# Howdy!



## Beathard (Jan 24, 2011)

I am Gerry Beathard from Bastrop, TX. I have been a mason for 21 years. I joined in my early 20s. I am an endowed member of Austin 12, Mina 1456 and Ben Hur Shrine. I am also a member of Colorado Commandary, Austin Valley of the Scottish Rite, Bastrop OES 64, and JD Giddings Lodge 280.

I am working on getting my A certificate and teaching two new masons their work. My son, 18 yrs old, is a FC and one of his friends, also 18, is an EA. They have another friend that is also 18 joining next month. Our average age seems to be dropping fast.


----------



## Bro. Stewart P.M. (Jan 24, 2011)

Bro. Gerry,

Welcome to Masons of Texas!! We're glad that you are here with us!

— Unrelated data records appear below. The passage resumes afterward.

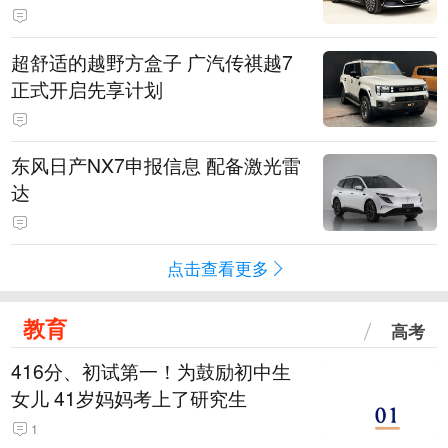
超舒适的越野方盒子 广汽传祺越7
正式开启先享计划
东风日产NX7申报信息 配备激光雷
达
点击查看更多
教育
高考
416分、初试第一！为鼓励初中生
女儿 41岁妈妈考上了研究生
1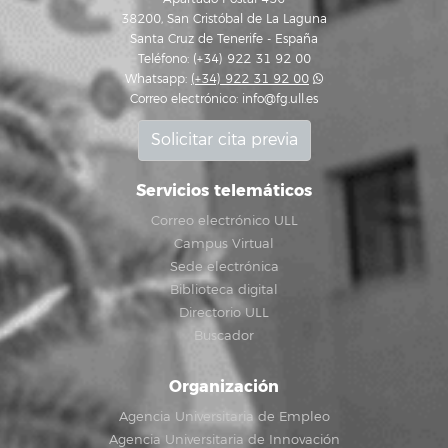
38200, San Cristóbal de La Laguna
Santa Cruz de Tenerife - España
Teléfono: (+34) 922 31 92 00
Whatsapp:
(+34) 922 31 92 00
Correo electrónico:
info@fg.ull.es
Solicitar cita previa
Servicios telemáticos
Correo electrónico ULL
Campus Virtual
Sede electrónica
Biblioteca digital
Directorio ULL
Buscador
Organización
Agencia Universitaria de Empleo
Agencia Universitaria de Innovación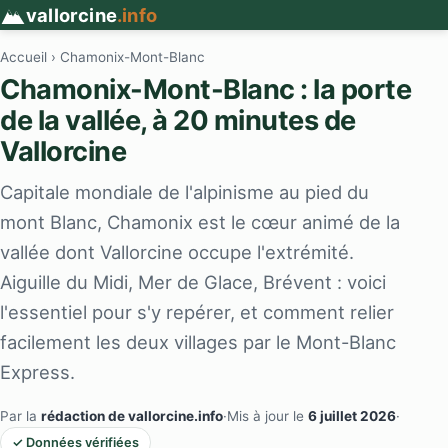
vallorcine
.info
Accueil
› Chamonix-Mont-Blanc
Chamonix-Mont-Blanc : la porte
de la vallée, à 20 minutes de
Vallorcine
Capitale mondiale de l'alpinisme au pied du
mont Blanc, Chamonix est le cœur animé de la
vallée dont Vallorcine occupe l'extrémité.
Aiguille du Midi, Mer de Glace, Brévent : voici
l'essentiel pour s'y repérer, et comment relier
facilement les deux villages par le Mont-Blanc
Express.
Par la
rédaction de vallorcine.info
·
Mis à jour le
6 juillet 2026
·
✓ Données vérifiées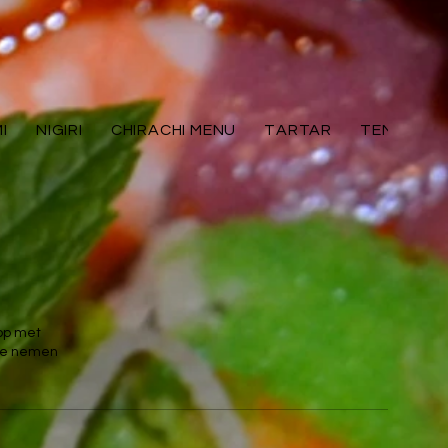
I
NIGIRI
CHIRACHI MENU
TARTAR
TEMAKI
 op met
 te nemen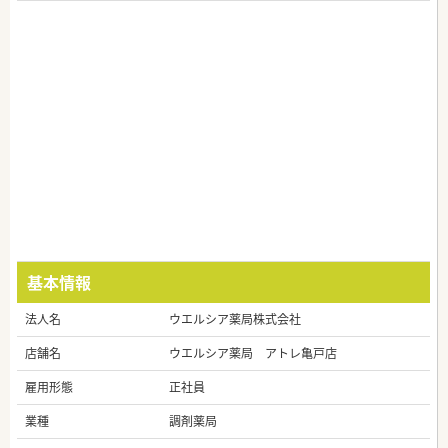
基本情報
法人名
ウエルシア薬局株式会社
店舗名
ウエルシア薬局 アトレ亀戸店
雇用形態
正社員
業種
調剤薬局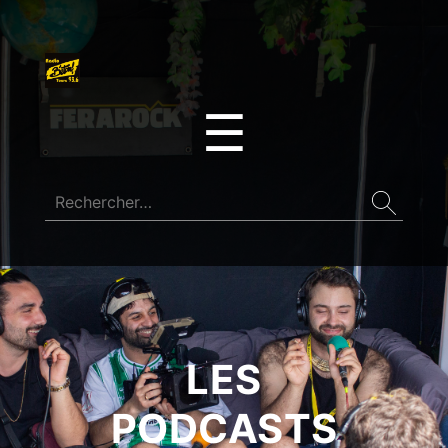
☰
LES
PODCASTS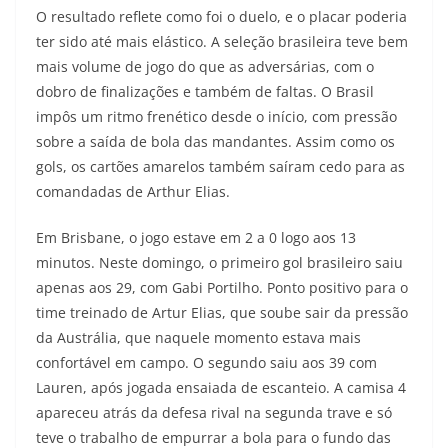
O resultado reflete como foi o duelo, e o placar poderia
ter sido até mais elástico. A seleção brasileira teve bem
mais volume de jogo do que as adversárias, com o
dobro de finalizações e também de faltas. O Brasil
impôs um ritmo frenético desde o início, com pressão
sobre a saída de bola das mandantes. Assim como os
gols, os cartões amarelos também saíram cedo para as
comandadas de Arthur Elias.
Em Brisbane, o jogo estave em 2 a 0 logo aos 13
minutos. Neste domingo, o primeiro gol brasileiro saiu
apenas aos 29, com Gabi Portilho. Ponto positivo para o
time treinado de Artur Elias, que soube sair da pressão
da Austrália, que naquele momento estava mais
confortável em campo. O segundo saiu aos 39 com
Lauren, após jogada ensaiada de escanteio. A camisa 4
apareceu atrás da defesa rival na segunda trave e só
teve o trabalho de empurrar a bola para o fundo das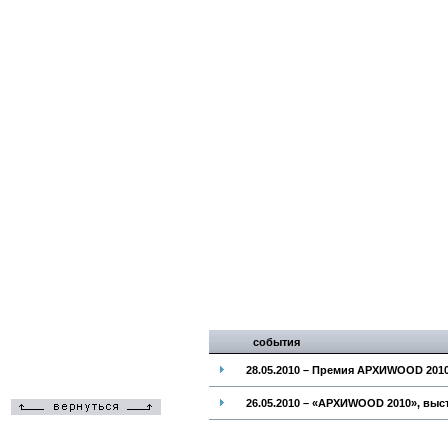
события
28.05.2010 – Премия АРХИWOOD 201
26.05.2010 – «АРХИWOOD 2010», выс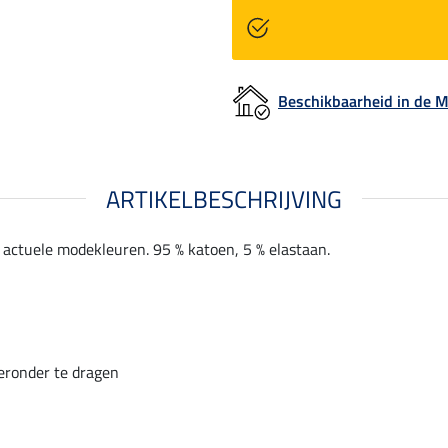
Beschikbaarheid in de
ARTIKELBESCHRIJVING
actuele modekleuren. 95 % katoen, 5 % elastaan.
eronder te dragen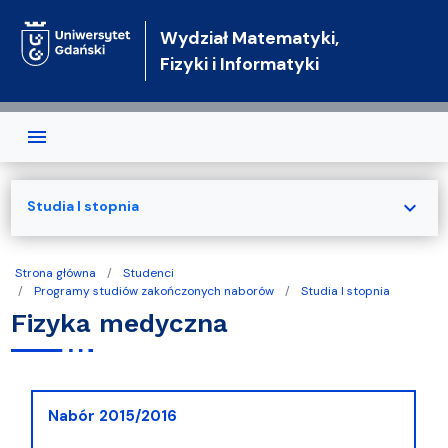
Przejdź do treści
Wydział Matematyki,
Fizyki i Informatyki
expand_more
Studia I stopnia
Strona główna
Studenci
Programy studiów zakończonych naborów
Studia I stopnia
Fizyka medyczna
Nabór 2015/2016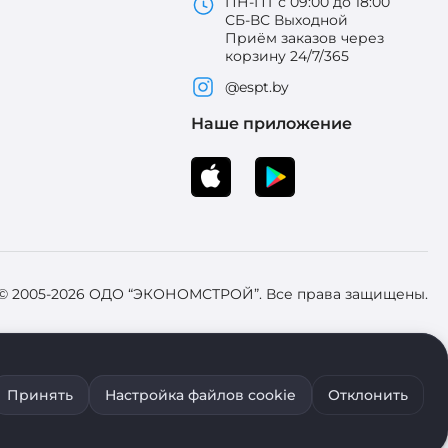
ПН-ПТ с 09:00 до 18:00
СБ-ВС Выходной
Приём заказов через
корзину 24/7/365
@espt.by
Наше приложение
 © 2005-2026 ОДО “ЭКОНОМСТРОЙ”. Все права защищены.
 Зарегистрировал Брестский областной исполнительный комитет 31
Принять
Настройка файлов cookie
Отклонить
ия файлов cookie воспользуйтесь соответствующими настройками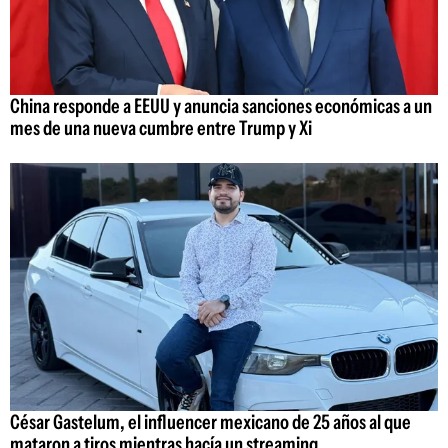
China responde a EEUU y anuncia sanciones económicas a un
mes de una nueva cumbre entre Trump y Xi
César Gastelum, el influencer mexicano de 25 años al que
mataron a tiros mientras hacía un streaming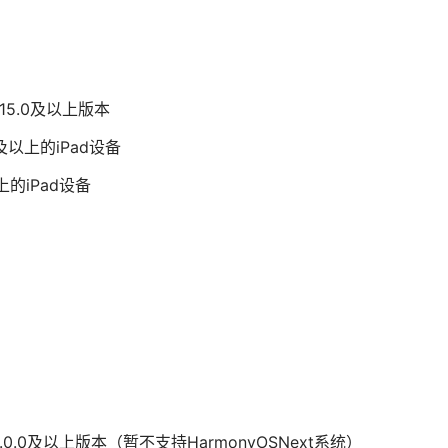
S 15.0及以上版本
芯片及以上的iPad设备
上的iPad设备
OS 4.0.0及以上版本（暂不支持HarmonyOSNext系统）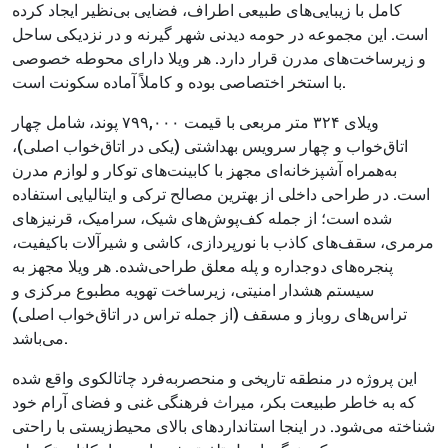
کامل با زیبایی‌های طبیعی اطراف، فضایی بی‌نظیر ایجاد کرده
است. این مجموعه در حومه دیدنی شهر گیرنه و در نزدیکی ساحل
و زیرساخت‌های مدرن قرار دارد. هر ویلا دارای محوطه خصوصی
با استخر اختصاصی بوده و کاملاً آماده سکونت است.
ویلای ۳۲۴ متر مربعی با قیمت ۷۹۹,۰۰۰ پوند، شامل چهار
اتاق‌خواب و چهار سرویس بهداشتی (یکی در اتاق‌خواب اصلی)،
به‌همراه آشپزخانه‌ای مجهز با کابینت‌های توکار و لوازم مدرن
است. در طراحی داخلی از بهترین مصالح ترکی و ایتالیایی استفاده
شده است؛ از جمله کف‌پوش‌های شیک، سرامیک، قرنیزهای
مرمری، سقف‌های کاذب با نورپردازی، کاشی و شیرآلات باکیفیت،
پنجره‌های دوجداره و پله معلق طراحی‌شده. هر ویلا مجهز به
سیستم هشدار امنیتی، زیرساخت تهویه مطبوع مرکزی و
تراس‌های روباز و مسقف (از جمله تراس در اتاق‌خواب اصلی)
می‌باشد.
این پروژه در منطقه تاریخی و منحصربه‌فرد چاتالکوی واقع شده
که به خاطر طبیعت بکر، میراث فرهنگی غنی و فضای آرام خود
شناخته می‌شود. در اینجا استانداردهای بالای محیط‌زیستی با راحتی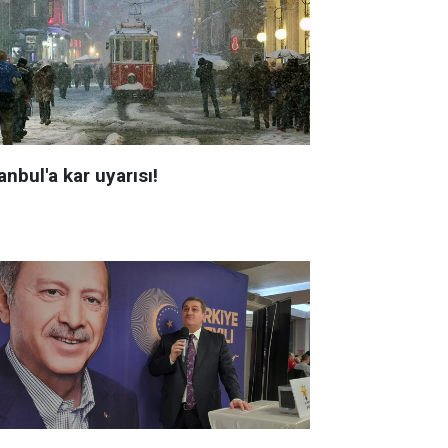
anbul'a kar uyarısı!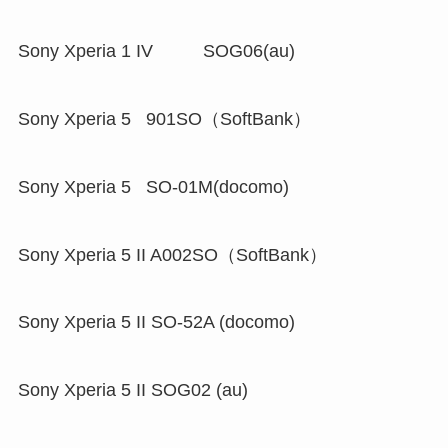
Sony Xperia 1 IV SOG06(au)
Sony Xperia 5 901SO（SoftBank）
Sony Xperia 5 SO-01M(docomo)
Sony Xperia 5 II A002SO（SoftBank）
Sony Xperia 5 II SO-52A (docomo)
Sony Xperia 5 II SOG02 (au)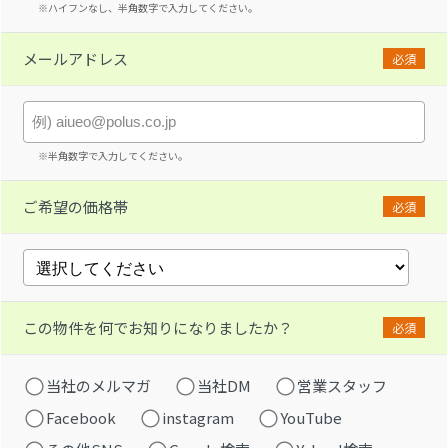
※ハイフンなし、半角数字で入力してください。
メールアドレス
必須
※半角数字で入力してください。
ご希望の価格帯
必須
この物件を何でお知りになりましたか？
必須
当社のメルマガ
当社DM
営業スタッフ
Facebook
instagram
YouTube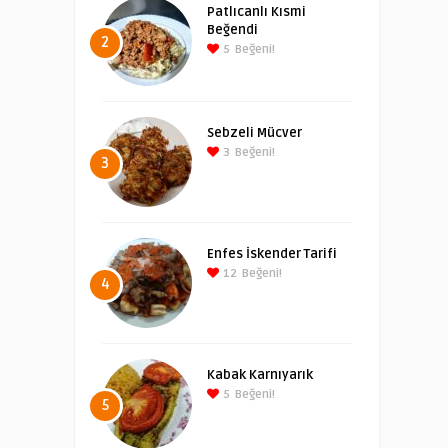
Patlıcanlı Kısmi
Beğendi
2
5
Beğeni!
Sebzeli Mücver
3
Beğeni!
3
Enfes İskender Tarifi
12
Beğeni!
4
Kabak Karnıyarık
5
Beğeni!
5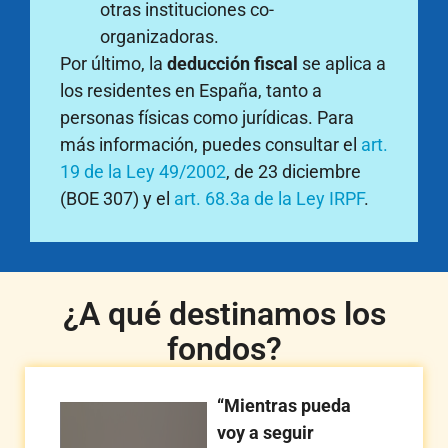
otras instituciones co-
organizadoras.
Por último, la
deducción fiscal
se aplica a
los residentes en España, tanto a
personas físicas como jurídicas. Para
más información, puedes consultar el
art.
19 de la Ley 49/2002
, de 23 diciembre
(BOE 307) y el
art. 68.3a de la Ley IRPF
.
¿A qué destinamos los
fondos?
“Mientras pueda
voy a seguir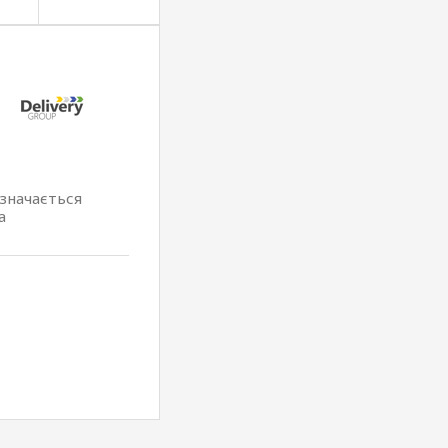
изначається
а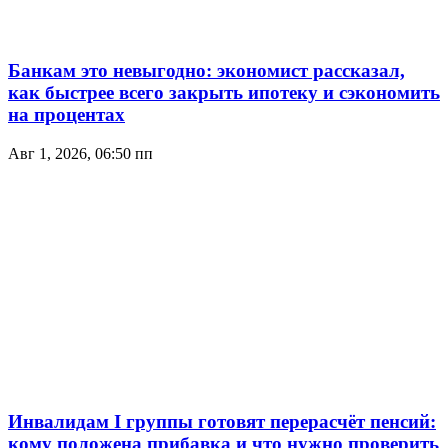
Банкам это невыгодно: экономист рассказал,
как быстрее всего закрыть ипотеку и сэкономить
на процентах
Авг 1, 2026, 06:50 пп
Инвалидам I группы готовят перерасчёт пенсий:
кому положена прибавка и что нужно проверить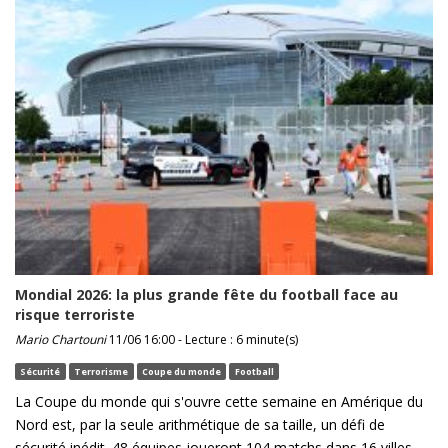
Mondial 2026: la plus grande fête du football face au
risque terroriste
Mario Chartouni
11/06 16:00 - Lecture : 6 minute(s)
Sécurité
Terrorisme
Coupe du monde
Football
La Coupe du monde qui s'ouvre cette semaine en Amérique du
Nord est, par la seule arithmétique de sa taille, un défi de
sécurité inédit. 48 équipes joueront 104 matchs dans 16 villes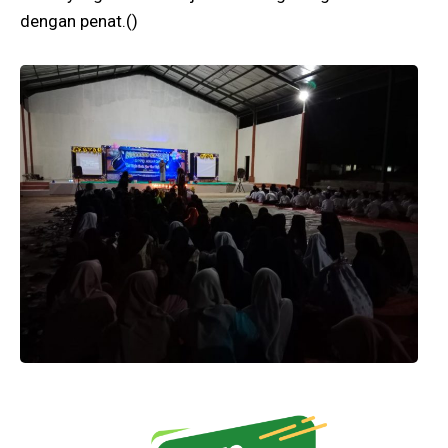
dengan penat.()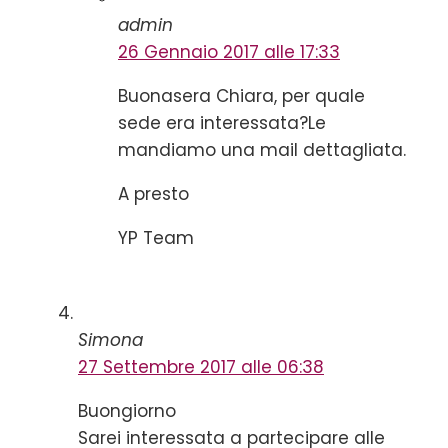
admin
26 Gennaio 2017 alle 17:33
Buonasera Chiara, per quale
sede era interessata?Le
mandiamo una mail dettagliata.
A presto
YP Team
Simona
27 Settembre 2017 alle 06:38
Buongiorno
Sarei interessata a partecipare alle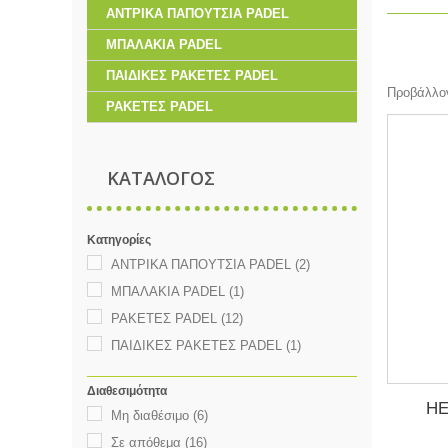
ΑΝΤΡΙΚΑ ΠΑΠΟΥΤΣΙΑ PADEL
ΜΠΑΛΑΚΙΑ PADEL
ΠΑΙΔΙΚΕΣ ΡΑΚΕΤΕΣ PADEL
Προβάλλον
ΡΑΚΕΤΕΣ PADEL
ΚΑΤΑΛΟΓΟΣ
Κατηγορίες
ΑΝΤΡΙΚΑ ΠΑΠΟΥΤΣΙΑ PADEL
(2)
ΜΠΑΛΑΚΙΑ PADEL
(1)
ΡΑΚΕΤΕΣ PADEL
(12)
ΠΑΙΔΙΚΕΣ ΡΑΚΕΤΕΣ PADEL
(1)
Διαθεσιμότητα
HE
Μη διαθέσιμο
(6)
Σε απόθεμα
(16)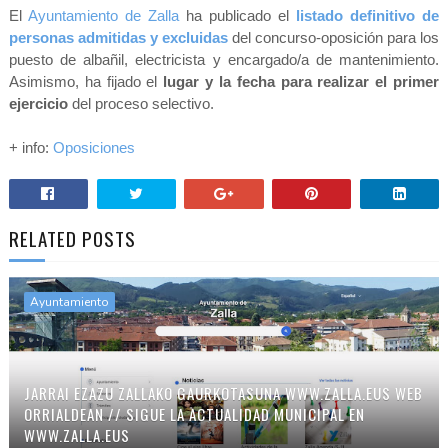
El
Ayuntamiento de Zalla
ha publicado el
listado definitivo de
personas admitidas y excluidas
del concurso-oposición para los
puesto de albañil, electricista y encargado/a de mantenimiento.
Asimismo, ha fijado el
lugar y la fecha para realizar el primer
ejercicio
del proceso selectivo.
+ info:
Oposiciones
RELATED POSTS
Ayuntamiento
JARRAI EZAZU ZALLAKO GAURKOTASUNA WWW.ZALLA.EUS WEB
ORRIALDEAN // SIGUE LA ACTUALIDAD MUNICIPAL EN
WWW.ZALLA.EUS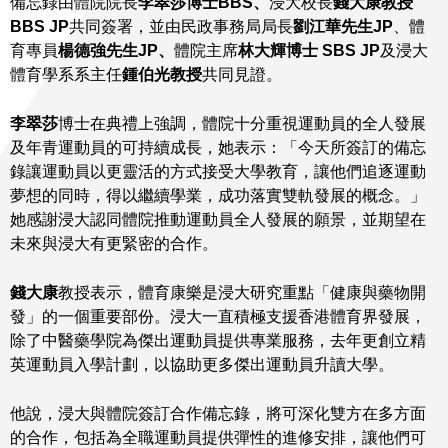
備忘錄由體院院長
李翠莎博士
BBS
、
浸大校長
錢大康教授
BBS JP
共同簽署，並由民政事務局局長
劉江華先生
JP
、體
育專員
楊德強先生
JP
、
體院主席
林大輝博士
SBS JP
及浸大
體育學系系主任
鍾伯光教授
共同見證。
李翠莎
博士在典禮上強調，體院十分重視運動員的全人發展
及年青運動員的可持續成長，她表示：「今天所簽訂的備忘
錄讓運動員以更靈活的方式接受大學教育，讓他們追逐運動
夢想的同時，得以繼續學業，成功落實雙軌發展的概念。」
她感謝浸大認同體院推動運動員全人發展的願景，並期望在
未來與浸大有更緊密的合作。
錢大康
教授表示，體育康樂是浸大研究重點「健康與藥物開
發」的一個重要部份。浸大一直積極支援香港體育界發展，
除了中醫藥學院為傑出運動員提供專業服務，去年更創立精
英運動員入學計劃，以協助更多傑出運動員升讀大學。
他說，浸大與體院簽訂合作備忘錄，將可深化雙方在多方面
的合作，包括為全職運動員提供彈性的進修安排，讓他們可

Keep up the good work with those young'ns!!


----------



## Bro.BruceBenjamin (Jan 24, 2011)

Welcome to forums.


----------



## RichardRLJ (Jan 24, 2011)

Welcome Brother!  Anxious to hear your comments!  Sounds like you have a lot of interesting experience!


----------



## peace out (Jan 25, 2011)

Howdy, Beathard.


----------



## jhodgdon (Feb 1, 2011)

That's great Bro. Beathard! Good to meet you


----------



## Blake Bowden (Feb 1, 2011)

I've had the opportunity to visit Mina Lodge on a few occasions...great place to dwell with the Brethren!


----------



## AMcClure (Feb 1, 2011)

Good to meet you brother!


----------



## JTM (Feb 1, 2011)

welcome to the boards.


----------



## Dave in Waco (Feb 1, 2011)

Welcome Brother Beathard!!


----------